#### EXERCISE BRIEF:
Would you give the listing again exactly as written, minus its pictures?

Start of RECORDS SUPPLIED

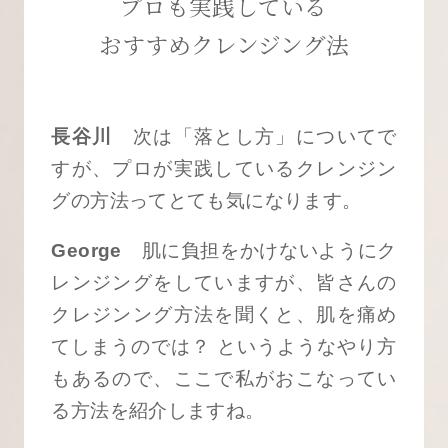
プロも実践している
おすすめクレンジング法
長谷川
次は「落とし方」についてで
すが、プロが実践しているクレンジン
グの方法ってとても気になります。
George
肌に負担をかけないようにク
レンジングをしていますが、皆さんの
クレジンング方法を聞くと、肌を痛め
てしまうのでは？ というようなやり方
もあるので、ここで私がおこなってい
る方法を紹介しますね。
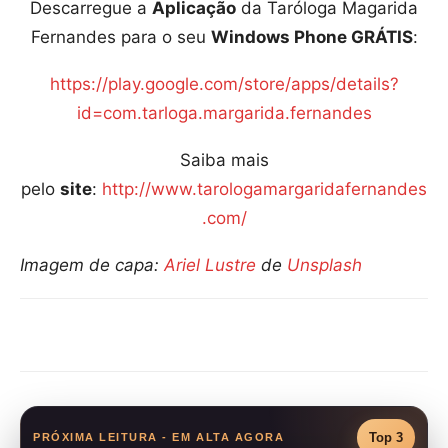
Descarregue a
Aplicação
da Taróloga Magarida
Fernandes para o seu
Windows Phone GRÁTIS
:
https://play.google.com/store/apps/details?
id=com.tarloga.margarida.fernandes
Saiba mais
pelo
site
:
http://www.tarologamargaridafernandes
.com/
Imagem de capa:
Ariel Lustre
de
Unsplash
Compartilhar
Top 3
PRÓXIMA LEITURA - EM ALTA AGORA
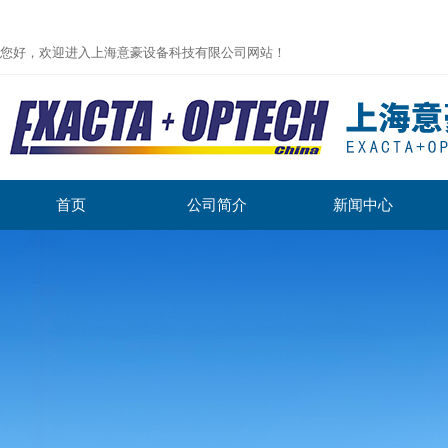
您好，欢迎进入上海意豪设备科技有限公司网站！
首页
公司简介
新闻中心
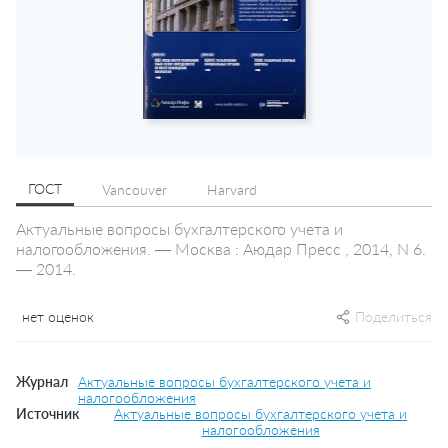
ГОСТ
Vancouver
Harvard
Актуальные вопросы бухгалтерского учета и
налогообложения. — Москва : Аюдар Пресс , 2014, N 6.
— 2014.
нет оценок
Поделиться
Журнал
Актуальные вопросы бухгалтерского учета и
налогообложения
Источник
Актуальные вопросы бухгалтерского учета и
налогообложения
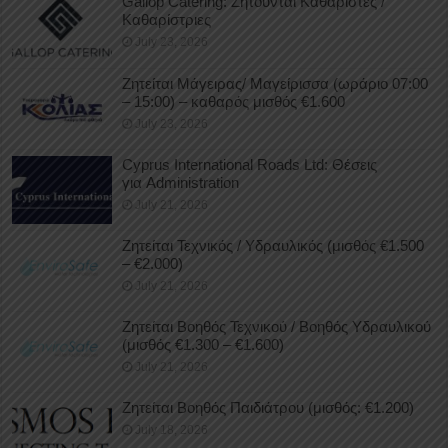
Gallop Catering: Ζητούνται Καθαριστές /
Καθαρίστριες
July 23, 2026
Ζητείται Μάγειρας/ Μαγείρισσα (ωράριο 07:00
– 15:00) – καθαρός μισθός €1.600
July 23, 2026
Cyprus International Roads Ltd: Θέσεις
για Administration
July 21, 2026
Ζητείται Τεχνικός / Υδραυλικός (μισθός €1.500
– €2.000)
July 21, 2026
Ζητείται Βοηθός Τεχνικού / Βοηθός Υδραυλικού
(μισθός €1.300 – €1.600)
July 21, 2026
Ζητείται Βοηθός Παιδιάτρου (μισθός: €1.200)
July 18, 2026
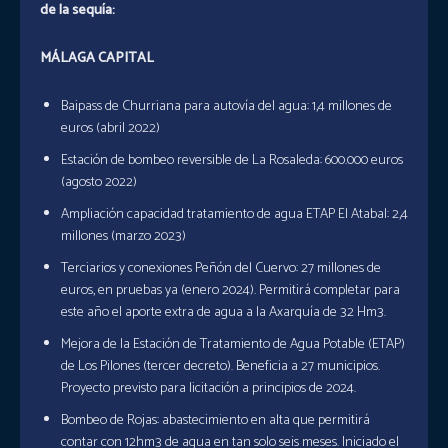
de la sequía:
MÁLAGA CAPITAL
Baipass de Churriana para autovía del agua: 1,4 millones de
euros (abril 2022)
Estación de bombeo reversible de La Rosaleda: 600.000 euros
(agosto 2022)
Ampliación capacidad tratamiento de agua ETAP El Atabal: 2,4
millones (marzo 2023)
Terciarios y conexiones Peñón del Cuervo: 27 millones de
euros, en pruebas ya (enero 2024). Permitirá completar para
este año el aporte extra de agua a la Axarquía de 32 Hm3.
Mejora de la Estación de Tratamiento de Agua Potable (ETAP)
de Los Pilones (tercer decreto). Beneficia a 27 municipios.
Proyecto previsto para licitación a principios de 2024.
Bombeo de Rojas: abastecimiento en alta que permitirá
contar con 12hm3 de agua en tan solo seis meses. Iniciado el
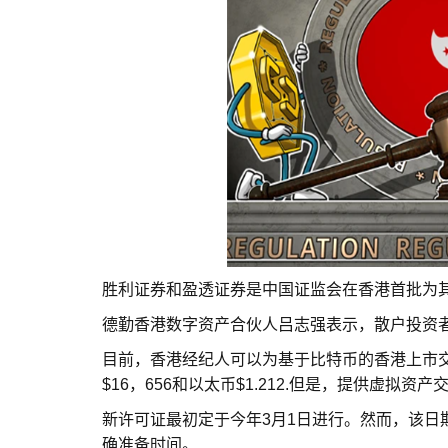
胜利证券和盈透证券是中国证监会在香港首批为
德勤香港数字资产合伙人吕志强表示，散户投资
目前，香港经纪人可以为基于比特币的香港上市
$16，656和以太币$1.212.但是，提供虚拟
新许可证最初定于今年3月1日进行。然而，该日
确准备时间。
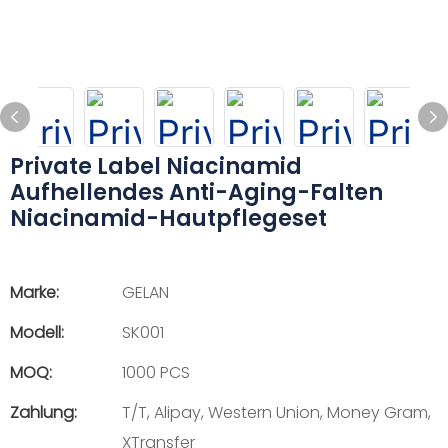
Private Label Niacinamid
Aufhellendes Anti-Aging-Falten
Niacinamid-Hautpflegeset
Marke:
GELAN
Modell:
SK001
MOQ:
1000 PCS
Zahlung:
T/T, Alipay, Western Union, Money Gram,
XTransfer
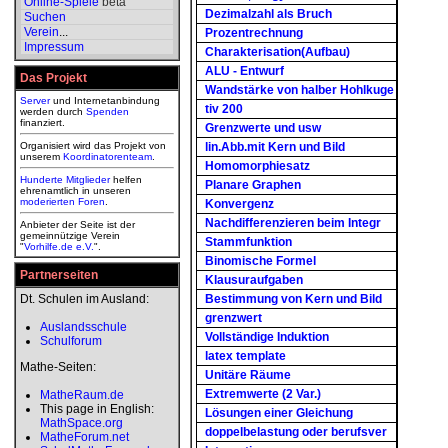
Online-Spiele
beta
Dezimalzahl als Bruch
Suchen
Verein
...
Prozentrechnung
Impressum
Charakterisation(Aufbau)
ALU - Entwurf
Das Projekt
Wandstärke von halber Hohlkuge
Server
und Internetanbindung
tiv 200
werden durch
Spenden
finanziert.
Grenzwerte und usw
Organisiert wird das Projekt von
lin.Abb.mit Kern und Bild
unserem
Koordinatorenteam
.
Homomorphiesatz
Hunderte Mitglieder
helfen
Planare Graphen
ehrenamtlich in unseren
moderierten
Foren
.
Konvergenz
Nachdifferenzieren beim Integr
Anbieter der Seite ist der
gemeinnützige Verein
Stammfunktion
"
Vorhilfe.de e.V.
".
Binomische Formel
Partnerseiten
Klausuraufgaben
Dt. Schulen im Ausland:
Bestimmung von Kern und Bild
grenzwert
Auslandsschule
Vollständige Induktion
Schulforum
latex template
Mathe-Seiten:
Unitäre Räume
Extremwerte (2 Var.)
MatheRaum.de
This page in English:
Lösungen einer Gleichung
MathSpace.org
doppelbelastung oder berufsver
MatheForum.net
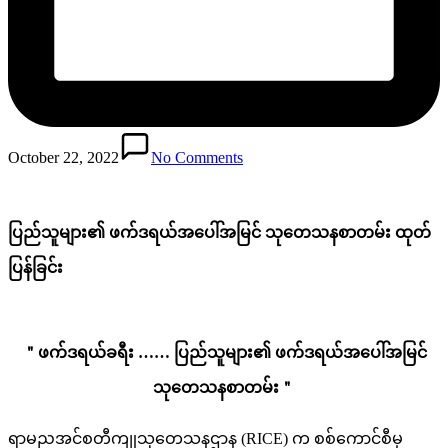
October 22, 2022
No Comments
ပြည်သူများ၏ ဖက်ဒရယ်အပေါ်အမြင် သုတေသနစာတမ်း ထုတ်
ပြန်ခြင်း
＂ဖက်ဒရယ်ခရီး …… ပြည်သူများ၏ ဖက်ဒရယ်အပေါ်အမြင်
သုတေသနစာတမ်း＂
ရာမညအင်စတီကျုသုတေသနဌာန (RICE) က စစ်ကောင်စီမှ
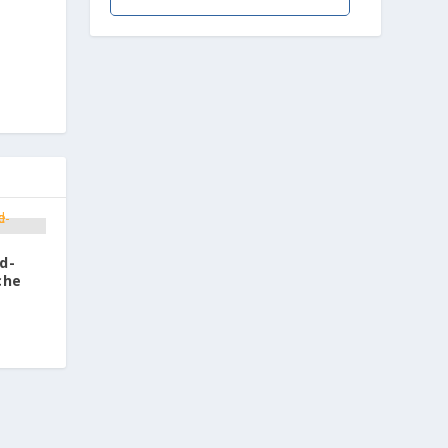
d-
che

End of RECORDS SUPPLIED

#### REPLY:
プロも実践している
おすすめクレンジング法
長谷川
次は「落とし方」についてで
すが、プロが実践しているクレンジン
グの方法ってとても気になります。
George
肌に負担をかけないようにク
レンジングをしていますが、皆さんの
クレジンング方法を聞くと、肌を痛め
てしまうのでは？ というようなやり方
もあるので、ここで私がおこなってい
る方法を紹介しますね。
Descarregue a
Aplicação
da Taróloga Magarida
Fernandes para o seu
Windows Phone GRÁTIS
:
https://play.google.com/store/apps/details?
id=com.tarloga.margarida.fernandes
Saiba mais
pelo
site
:
http://www.tarologamargaridafernandes
.com/
Imagem de capa:
Ariel Lustre
de
Unsplash
Compartilhar
Top 3
PRÓXIMA LEITURA - EM ALTA AGORA
您好，欢迎进入上海意豪设备科技有限公司网站！
首页
公司简介
新闻中心
ГОСТ
Vancouver
Harvard
Актуальные вопросы бухгалтерского учета и
налогообложения. — Москва : Аюдар Пресс , 2014, N 6.
— 2014.
нет оценок
Поделиться
Журнал
Актуальные вопросы бухгалтерского учета и
налогообложения
Источник
Актуальные вопросы бухгалтерского учета и
налогообложения
Gallop Catering: Ζητούνται Καθαριστές /
Καθαρίστριες
July 23, 2026
Ζητείται Μάγειρας/ Μαγείρισσα (ωράριο 07:00
– 15:00) – καθαρός μισθός €1.600
July 23, 2026
Cyprus International Roads Ltd: Θέσεις
για Administration
July 21, 2026
Ζητείται Τεχνικός / Υδραυλικός (μισθός €1.500
– €2.000)
July 21, 2026
Ζητείται Βοηθός Τεχνικού / Βοηθός Υδραυλικού
(μισθός €1.300 – €1.600)
July 21, 2026
Ζητείται Βοηθός Παιδιάτρου (μισθός: €1.200)
July 18, 2026
de la sequía:
MÁLAGA CAPITAL
Baipass de Churriana para autovía del agua: 1,4 millones de
euros (abril 2022)
Estación de bombeo reversible de La Rosaleda: 600.000 euros
(agosto 2022)
Ampliación capacidad tratamiento de agua ETAP El Atabal: 2,4
millones (marzo 2023)
Terciarios y conexiones Peñón del Cuervo: 27 millones de
euros, en pruebas ya (enero 2024). Permitirá completar para
este año el aporte extra de agua a la Axarquía de 32 Hm3.
Mejora de la Estación de Tratamiento de Agua Potable (ETAP)
de Los Pilones (tercer decreto). Beneficia a 27 municipios.
Proyecto previsto para licitación a principios de 2024.
Bombeo de Rojas: abastecimiento en alta que permitirá
contar con 12hm3 de agua en tan solo seis meses. Iniciado el
胜利证券和盈透证券是中国证监会在香港首批为
德勤香港数字资产合伙人吕志强表示，散户投资
目前，香港经纪人可以为基于比特币的香港上市
$16，656和以太币$1.212.但是，提供虚拟
新许可证最初定于今年3月1日进行。然而，该日
确准备时间。
Private Label Niacinamid
Aufhellendes Anti-Aging-Falten
Niacinamid-Hautpflegeset
Marke:
GELAN
Modell:
SK001
MOQ:
1000 PCS
Zahlung:
T/T, Alipay, Western Union, Money Gram,
XTransfer
Online-Spiele
beta
Dezimalzahl als Bruch
Suchen
Verein
...
Prozentrechnung
Impressum
Charakterisation(Aufbau)
ALU - Entwurf
Das Projekt
Wandstärke von halber Hohlkuge
Server
und Internetanbindung
tiv 200
werden durch
Spenden
finanziert.
Grenzwerte und usw
Organisiert wird das Projekt von
lin.Abb.mit Kern und Bild
unserem
Koordinatorenteam
.
Homomorphiesatz
Hunderte Mitglieder
helfen
Planare Graphen
ehrenamtlich in unseren
moderierten
Foren
.
Konvergenz
Nachdifferenzieren beim Integr
Anbieter der Seite ist der
gemeinnützige Verein
Stammfunktion
"
Vorhilfe.de e.V.
".
Binomische Formel
Partnerseiten
Klausuraufgaben
Dt. Schulen im Ausland:
Bestimmung von Kern und Bild
grenzwert
Auslandsschule
Vollständige Induktion
Schulforum
latex template
Mathe-Seiten:
Unitäre Räume
Extremwerte (2 Var.)
MatheRaum.de
This page in English:
Lösungen einer Gleichung
MathSpace.org
doppelbelastung oder berufsver
MatheForum.net
October 22, 2022
No Comments
ပြည်သူများ၏ ဖက်ဒရယ်အပေါ်အမြင် သုတေသနစာတမ်း ထုတ်
ပြန်ခြင်း
＂ဖက်ဒရယ်ခရီး …… ပြည်သူများ၏ ဖက်ဒရယ်အပေါ်အမြင်
သုတေသနစာတမ်း＂
ရာမညအင်စတီကျုသုတေသနဌာန (RICE) က စစ်ကောင်စီမှ
d-
che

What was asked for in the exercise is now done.